[Saved data entries]
###

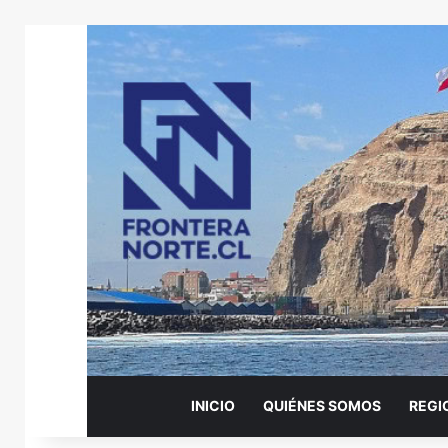
INICIO
QUIÉNES SOMOS
REGI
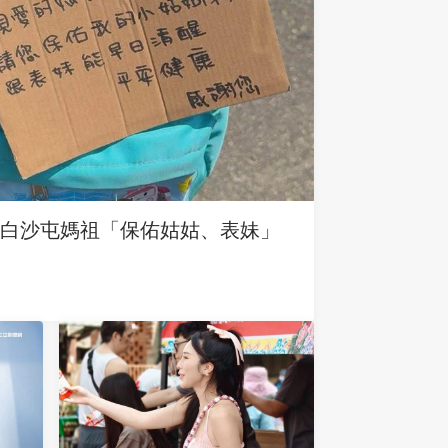
求白沙屯媽祖「保佑姑姑、表妹」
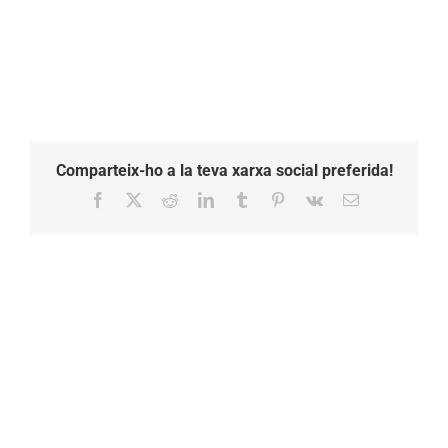
Comparteix-ho a la teva xarxa social preferida!
Facebook
X
Reddit
LinkedIn
Tumblr
Pinterest
Vk
Email:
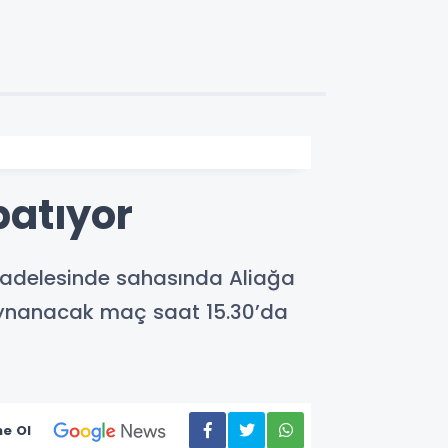
patıyor
ücadelesinde sahasında Aliağa
oynanacak maç saat 15.30’da
e Ol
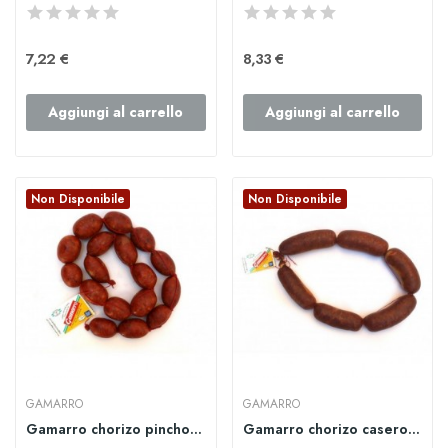
7,22 €
8,33 €
Aggiungi al carrello
Aggiungi al carrello
Non Disponibile
Non Disponibile
GAMARRO
GAMARRO
Gamarro chorizo pincho picante
Gamarro chorizo casero ibérico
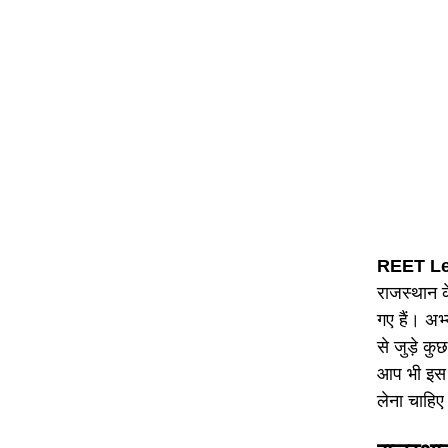
REET Le
राजस्थान क
गए हैं। अभ्
से जुड़े कु
आप भी इस पर
लेना चाहिए 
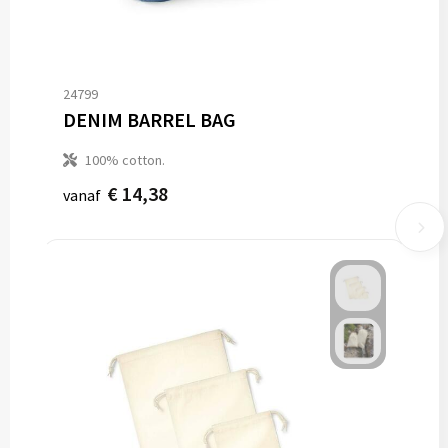
24799
DENIM BARREL BAG
100% cotton.
€ 14,38
vanaf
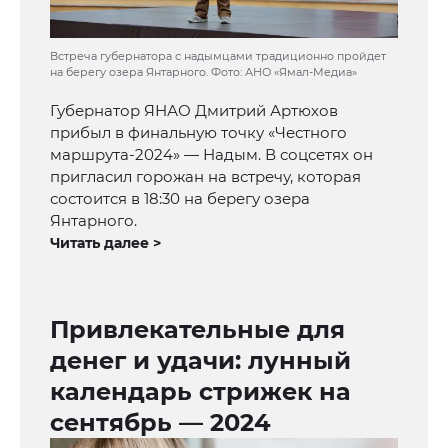
Встреча губернатора с надымцами традиционно пройдет
на берегу озера Янтарного. Фото: АНО «Ямал-Медиа»
Губернатор ЯНАО Дмитрий Артюхов
прибыл в финальную точку «Честного
маршрута-2024» — Надым. В соцсетях он
пригласил горожан на встречу, которая
состоится в 18:30 на берегу озера
Янтарного.
Читать далее >
Привлекательные для
денег и удачи: лунный
календарь стрижек на
сентябрь — 2024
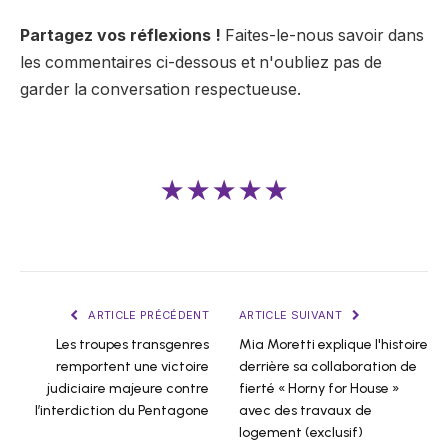
Partagez vos réflexions !
Faites-le-nous savoir dans
les commentaires ci-dessous et n'oubliez pas de
garder la conversation respectueuse.
★★★★★
ARTICLE PRÉCÉDENT
ARTICLE SUIVANT
Les troupes transgenres
Mia Moretti explique l'histoire
remportent une victoire
derrière sa collaboration de
judiciaire majeure contre
fierté « Horny for House »
l’interdiction du Pentagone
avec des travaux de
logement (exclusif)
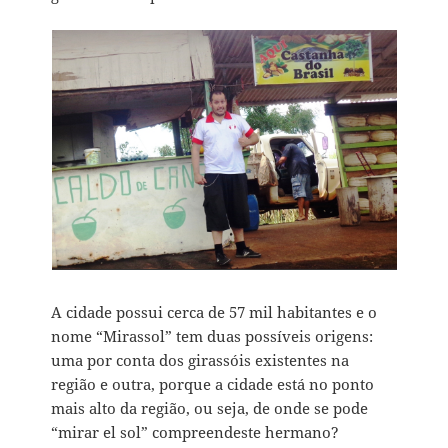
A cidade possui cerca de 57 mil habitantes e o
nome “Mirassol” tem duas possíveis origens:
uma por conta dos girassóis existentes na
região e outra, porque a cidade está no ponto
mais alto da região, ou seja, de onde se pode
“mirar el sol” compreendeste hermano?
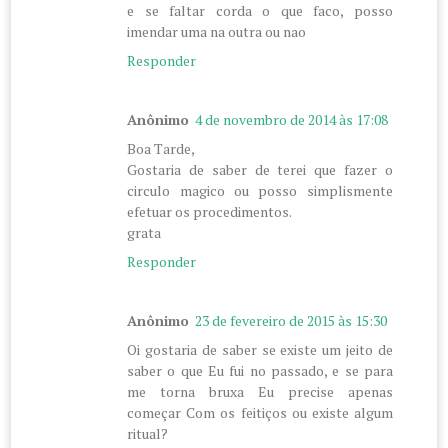
e se faltar corda o que faco, posso
imendar uma na outra ou nao
Responder
Anônimo
4 de novembro de 2014 às 17:08
Boa Tarde,
Gostaria de saber de terei que fazer o
circulo magico ou posso simplismente
efetuar os procedimentos.
grata
Responder
Anônimo
23 de fevereiro de 2015 às 15:30
Oi gostaria de saber se existe um jeito de
saber o que Eu fui no passado, e se para
me torna bruxa Eu precise apenas
começar Com os feitiços ou existe algum
ritual?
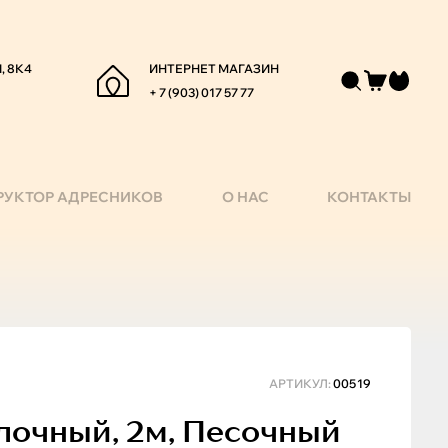
, 8К4
ИНТЕРНЕТ МАГАЗИН
+ 7 (903) 017 57 77
РУКТОР АДРЕСНИКОВ
О НАС
КОНТАКТЫ
АРТИКУЛ:
00519
лочный, 2м, Песочный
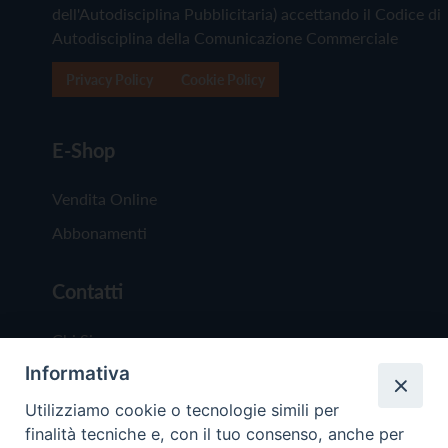
dell'Autodisciplina Pubblicitaria) accettando il Codice di
Autodisciplina della Comunicazione Commerciale
Privacy Policy
Cookie Policy
E-Shop
Vendita Online
Abbonamenti
Contatti
Chi Siamo
Informativa
Redazione
Scrivici
Utilizziamo cookie o tecnologie simili per
finalità tecniche e, con il tuo consenso, anche per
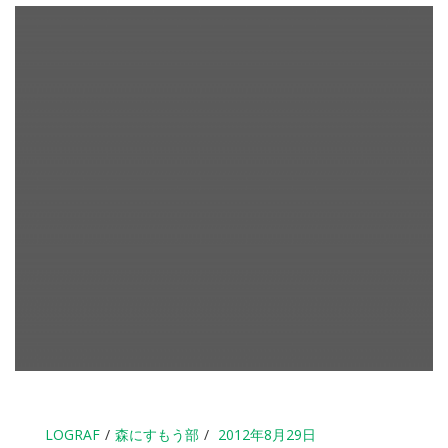
LOGRAF
森にすもう部
2012年8月29日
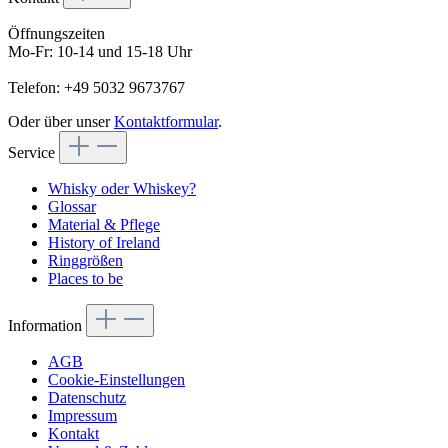
Öffnungszeiten
Mo-Fr: 10-14 und 15-18 Uhr
Telefon: +49 5032 9673767
Oder über unser
Kontaktformular
.
Service
Whisky oder Whiskey?
Glossar
Material & Pflege
History of Ireland
Ringgrößen
Places to be
Information
AGB
Cookie-Einstellungen
Datenschutz
Impressum
Kontakt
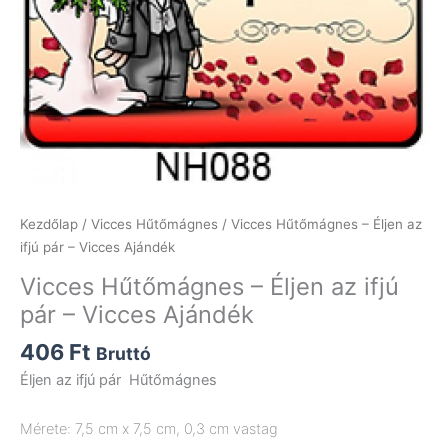
Kezdőlap
/
Vicces Hűtőmágnes
/ Vicces Hűtőmágnes – Éljen az
ifjú pár – Vicces Ajándék
Vicces Hűtőmágnes – Éljen az ifjú
pár – Vicces Ajándék
406
Ft
Bruttó
Éljen az ifjú pár Hűtőmágnes
Mérete: 7,5 cm x 7,5 cm, 0,3 cm vastag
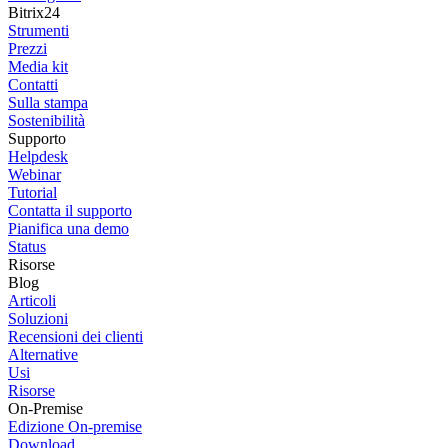
Bitrix24
Strumenti
Prezzi
Media kit
Contatti
Sulla stampa
Sostenibilità
Supporto
Helpdesk
Webinar
Tutorial
Contatta il supporto
Pianifica una demo
Status
Risorse
Blog
Articoli
Soluzioni
Recensioni dei clienti
Alternative
Usi
Risorse
On-Premise
Edizione On-premise
Download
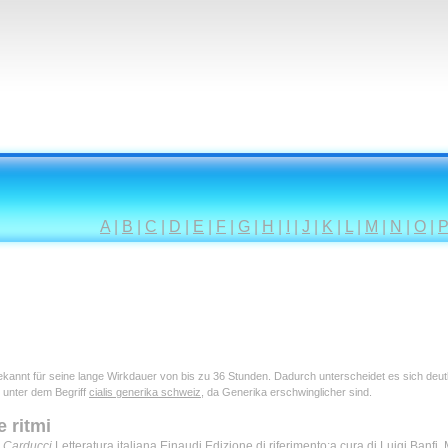
A
|
B
|
C
|
D
|
E
|
F
|
G
|
H
|
I
|
J
|
K
|
L
|
M
|
N
|
O
|
 bekannt für seine lange Wirkdauer von bis zu 36 Stunden. Dadurch unterscheidet es sich deu
 unter dem Begriff
cialis generika schweiz
, da Generika erschwinglicher sind.
 ritmi
 Carducci
Letteratura italiana Einaudi Edizione di riferimento:a cura di Luigi Banfi,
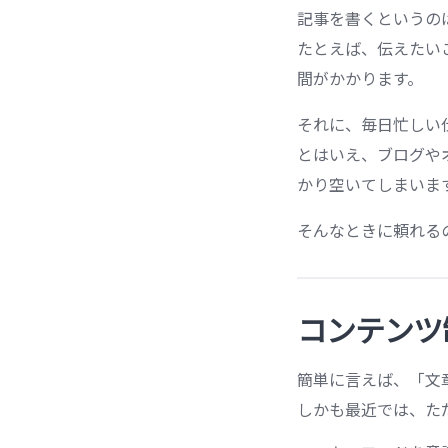
記事を書くというの
たとえば、伝えたい
間がかかります。
それに、毎日忙しい
とはいえ、ブログや
かり空いてしまいま
そんなときに頼れる
コンテンツ
簡単に言えば、「文
しかも最近では、た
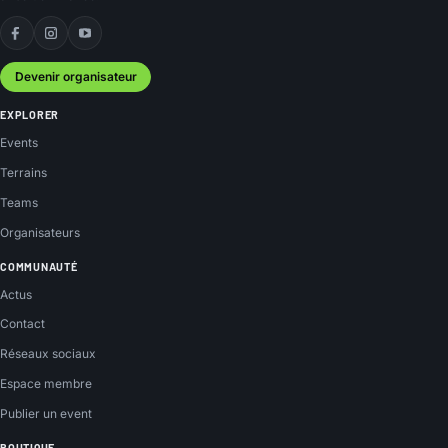
Facebook
Instagram
YouTube
Devenir organisateur
EXPLORER
Events
Terrains
Teams
Organisateurs
COMMUNAUTÉ
Actus
Contact
Réseaux sociaux
Espace membre
Publier un event
BOUTIQUE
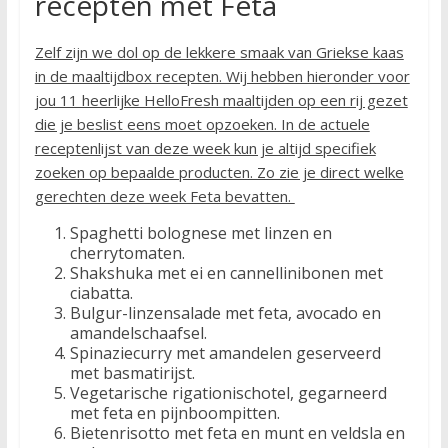
recepten met Feta
Zelf zijn we dol op de lekkere smaak van Griekse kaas
in de maaltijdbox recepten. Wij hebben hieronder voor
jou 11 heerlijke HelloFresh maaltijden op een rij gezet
die je beslist eens moet opzoeken. In de actuele
receptenlijst van deze week kun je altijd specifiek
zoeken op bepaalde producten. Zo zie je direct welke
gerechten deze week Feta bevatten.
Spaghetti bolognese met linzen en
cherrytomaten.
Shakshuka met ei en cannellinibonen met
ciabatta.
Bulgur-linzensalade met feta, avocado en
amandelschaafsel.
Spinaziecurry met amandelen geserveerd
met basmatirijst.
Vegetarische rigationischotel, gegarneerd
met feta en pijnboompitten.
Bietenrisotto met feta en munt en veldsla en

###

Pictures are to be left out; otherwise, retype exactly the lines from the first line of the data through the line containing "4 de novembro de 2014 às 17:08".

__RESPONSE TO THIS EXERCISE__:
INICIO
QUIÉNES SOMOS
REGI
求白沙屯媽祖「保佑姑姑、表妹」
Comparteix-ho a la teva xarxa social preferida!
Facebook
X
Reddit
LinkedIn
Tumblr
Pinterest
Vk
Email:
patıyor
ücadelesinde sahasında Aliağa
oynanacak maç saat 15.30’da
e Ol
7,22 €
8,33 €
Aggiungi al carrello
Aggiungi al carrello
Non Disponibile
Non Disponibile
GAMARRO
GAMARRO
Gamarro chorizo pincho picante
Gamarro chorizo casero ibérico
REET Le
राजस्थान क
गए हैं। अभ्
से जुड़े कु
आप भी इस पर
लेना चाहिए 
24799
DENIM BARREL BAG
100% cotton.
€ 14,38
vanaf
Встреча губернатора с надымцами традиционно пройдет
на берегу озера Янтарного. Фото: АНО «Ямал-Медиа»
Губернатор ЯНАО Дмитрий Артюхов
прибыл в финальную точку «Честного
маршрута-2024» — Надым. В соцсетях он
пригласил горожан на встречу, которая
состоится в 18:30 на берегу озера
Янтарного.
Читать далее >
Привлекательные для
денег и удачи: лунный
календарь стрижек на
сентябрь — 2024
Partagez vos réflexions !
Faites-le-nous savoir dans
les commentaires ci-dessous et n'oubliez pas de
garder la conversation respectueuse.
★★★★★
ARTICLE PRÉCÉDENT
ARTICLE SUIVANT
Les troupes transgenres
Mia Moretti explique l'histoire
remportent une victoire
derrière sa collaboration de
judiciaire majeure contre
fierté « Horny for House »
l’interdiction du Pentagone
avec des travaux de
logement (exclusif)
A cidade possui cerca de 57 mil habitantes e o
nome “Mirassol” tem duas possíveis origens:
uma por conta dos girassóis existentes na
região e outra, porque a cidade está no ponto
mais alto da região, ou seja, de onde se pode
“mirar el sol” compreendeste hermano?
e se faltar corda o que faco, posso
imendar uma na outra ou nao
Responder
Anônimo
4 de novembro de 2014 às 17:08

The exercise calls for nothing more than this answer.